Schwarz initiated her survey because she was looking for ways to partner with the local community. She had recently taken over leadership of the Northern Kentucky University Ecological Stewardship Institute, and was one of 15 scientists awarded the 2018-19 AAAS Leshner Leadership Institute for Public Engagement with Science fellowship. She was able to get both internal and external funding for Strategic Depaving to support community engagement as well as involving undergraduates in the research.
The way Schwarz talks about this project has evolved over time. She initially focused on water quality benefits in conversations with funders, but recently social benefits have taken center stage, as the project follows the direction the community is interested in. Another shift is valuing the process of engagement over its products. She acknowledges that as an academic with publishing requirements, this can make her nervous, but she insists it is the right way to do this kind of work. “The keys to making a project sustainable get lost if you emphasize product over process. You want the community to say ‘I helped create this.’ The community needs to continue to care about the project,” says Schwarz. So her team checks in with their partners every step of the way. They also fund the community’s participation, which has required changing the funding approach for the project. She also transferred her earnings from the 2018 NKU SOL Award for the Strategic Depaving project to their community partners.
The result of valuing their involvement is that community members continue to be highly engaged and excited (more than 100 people have participated). Strategic Depaving has focused on working with an underserved community in Newport in which the Ecological Stewardship Institute already had connections. They partner primarily with the Westside Citizens Coalition, whose monthly meetings they often use to discuss Strategic Depaving. They use community design charettes, essentially planning workshops that allow participants to collaboratively design solutions. Eventually, they hope to find another lot to redevelop and expand into other neighborhoods as they also expand NKU participation.

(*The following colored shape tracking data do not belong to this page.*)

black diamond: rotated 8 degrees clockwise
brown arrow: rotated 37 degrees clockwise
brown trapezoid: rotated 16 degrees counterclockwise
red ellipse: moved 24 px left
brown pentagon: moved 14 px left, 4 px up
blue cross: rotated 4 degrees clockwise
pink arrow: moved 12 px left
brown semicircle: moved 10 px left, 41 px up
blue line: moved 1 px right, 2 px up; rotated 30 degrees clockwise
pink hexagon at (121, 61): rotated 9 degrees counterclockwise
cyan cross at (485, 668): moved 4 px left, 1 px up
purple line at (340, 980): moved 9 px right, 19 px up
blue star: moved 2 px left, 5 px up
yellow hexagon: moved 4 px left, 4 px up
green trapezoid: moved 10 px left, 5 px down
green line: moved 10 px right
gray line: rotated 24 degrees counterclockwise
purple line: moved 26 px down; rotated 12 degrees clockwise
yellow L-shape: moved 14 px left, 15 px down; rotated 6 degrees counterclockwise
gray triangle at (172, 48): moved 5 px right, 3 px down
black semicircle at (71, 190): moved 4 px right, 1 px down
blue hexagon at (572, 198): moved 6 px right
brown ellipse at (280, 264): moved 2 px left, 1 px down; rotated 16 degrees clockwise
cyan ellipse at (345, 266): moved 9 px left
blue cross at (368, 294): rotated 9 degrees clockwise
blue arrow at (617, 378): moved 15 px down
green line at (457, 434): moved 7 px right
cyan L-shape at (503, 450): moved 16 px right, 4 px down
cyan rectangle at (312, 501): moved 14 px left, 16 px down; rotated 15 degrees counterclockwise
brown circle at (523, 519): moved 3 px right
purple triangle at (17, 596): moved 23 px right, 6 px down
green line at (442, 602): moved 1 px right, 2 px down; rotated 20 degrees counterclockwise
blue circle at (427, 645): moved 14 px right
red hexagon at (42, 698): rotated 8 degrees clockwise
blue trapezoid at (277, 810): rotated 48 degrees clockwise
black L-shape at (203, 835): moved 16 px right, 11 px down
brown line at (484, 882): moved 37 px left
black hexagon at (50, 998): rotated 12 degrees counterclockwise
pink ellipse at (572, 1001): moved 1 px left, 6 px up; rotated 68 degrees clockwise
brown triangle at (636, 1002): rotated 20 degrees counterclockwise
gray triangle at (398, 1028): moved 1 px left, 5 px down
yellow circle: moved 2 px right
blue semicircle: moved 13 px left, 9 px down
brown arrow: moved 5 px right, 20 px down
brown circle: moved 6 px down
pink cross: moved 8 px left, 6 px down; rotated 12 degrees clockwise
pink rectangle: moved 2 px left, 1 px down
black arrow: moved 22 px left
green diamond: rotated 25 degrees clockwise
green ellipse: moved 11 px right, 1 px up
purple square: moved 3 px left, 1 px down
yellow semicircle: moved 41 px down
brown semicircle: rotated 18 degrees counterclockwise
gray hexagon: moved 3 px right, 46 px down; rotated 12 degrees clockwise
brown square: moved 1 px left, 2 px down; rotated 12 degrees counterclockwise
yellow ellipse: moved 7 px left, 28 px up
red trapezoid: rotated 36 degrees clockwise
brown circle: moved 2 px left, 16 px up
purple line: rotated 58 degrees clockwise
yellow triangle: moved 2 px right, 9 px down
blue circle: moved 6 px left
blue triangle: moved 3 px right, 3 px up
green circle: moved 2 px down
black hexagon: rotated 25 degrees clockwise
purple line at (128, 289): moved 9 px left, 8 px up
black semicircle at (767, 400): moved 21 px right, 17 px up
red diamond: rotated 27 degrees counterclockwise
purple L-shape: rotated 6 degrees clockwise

A more experimental project Schwarz initiated this past year focused on the idea of relationship-building: nurturing the “soil” so that seeds of collaboration can later be planted. She convened the first “Soil Money” cohort in the fall of 2018 with three NKU junior faculty members and three community members, drawn from the community of Newport. With a small amount of funding from the AAAS Leshner Fellowship that was matched by NKU, they are meeting 5-6 times over the academic year to learn from each other. The community partners were interested in how the researchers do their science and how they fund it (they were surprised to learn that scientists work to fund their own research through grants, and are not solely supported by the university). They took a trip to campus, and another time, the group met in Newport to learn about community initiatives and what is important to them.
Schwarz knew the Soil Money project had been successful at forming relationships when she was trying to lead a design thinking exercise, and it was hard to get everyone’s attention to start because they were so busy talking with one other.
Being a AAAS Leshner Public Engagement Fellow gave her the confidence to seek – and win – the position of chair of the Ecological Society of America’s Communication & Engagement Section. In this role, she has been part of establishing an award for public engagement and organizing numerous communication-related sessions at their upcoming annual meeting. She was also asked to speak at one of these, and she made her acceptance contingent on a community member from her Soil Money cohort also presenting. The community member is thrilled, especially after having learned so much about the scientific process.
Working with the community on the Strategic Depaving project has had an impact on Schwarz’s students’ perspectives. Schwarz had lost her voice when it was time to give a pitch for renewed funding, so one of her students gave it instead. One funder asked how they had been successful at conveying their message to the community. Schwarz feels incredibly gratified that when she whispered, “Not our message, their message” to her student, the student immediately picked this up and took it from there. The “message” had sunk in: Strategic Depaving is about what the community wants.
The AAAS Leshner Leadership Institute was founded in 2015 and operates through philanthropic gifts in honor of CEO Emeritus Alan I. Leshner. Each year the Institute provides public engagement training and support to 15 mid-career scientists from an area of research at the nexus of science and society.